DESTRUCTIVE AND NONDESTRUCTIVE RESTORE
==============================================
Note: only destructive restore will be implemented in this WL.

The restore operation has two variants: destructive and nondestructive. The 
first variant completely replaces the current state of an instance with the 
state stored in the backup image. Nondestructive restore merges the state from 
the backup image with the current state, changing state of only these 
components which are stored in the image and leaving other components 
unchanged. In nondestructive restore content of tables/databases stored in the 
backup image is restored while any tables/databases present in the current 
instance but not stored in the image remain untouched. Note that this may 
result in referential inconsistency as non-restored tables can refer to the 
restored ones.

It is assumed that the backup kernel will always create backup images which 
can be used for a full, destructive restore but the user can decide whether he 
wants to do a destructive or nondestructive one.

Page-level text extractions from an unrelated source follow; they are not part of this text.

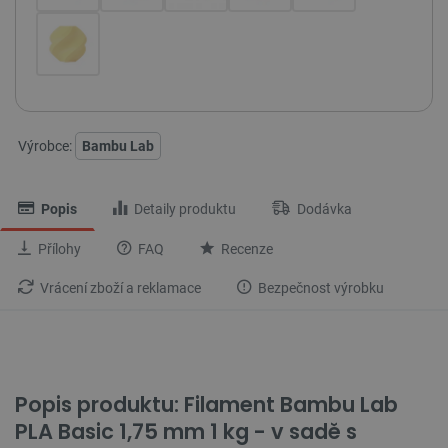
Výrobce:
Bambu Lab
Popis
Detaily produktu
Dodávka
Přílohy
FAQ
Recenze
Vrácení zboží a reklamace
Bezpečnost výrobku
Popis produktu: Filament Bambu Lab
PLA Basic 1,75 mm 1 kg - v sadě s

Additional note on nondestructive restore.
Docs team please take note for emphasis in RefMan:

The problem of potential inconsistency is inherent in the design,
which allows a user to backup/restore only selected database(s). 
This is not related to implementation but to the semantics of such 
an operation. When restoring a single database and leaving other 
untouched, we create a situation where some tables are in the 
restored state (from past) while others are in the current state. 
Since cross-database references are possible there can be 
inconsistencies of at least two types:

   1. State inconsistency: table A refers to B but A is in a state 
      from time t1 while B is in a state from time t2. Thus we create 
      a global state which has never occurred before.
   2. Referential inconsistency: table A refers to B but in the restore 
      process B was deleted or a column in it was removed/retyped. Results 
      in an errornous state.

BACKUP STATE
=======================

The "backup state" is the part of the instance state which
should be stored in a backup image. This is not the whole state since
for instance state of currently active threads or state of ongoing
(not commited) transactions is not a part of it.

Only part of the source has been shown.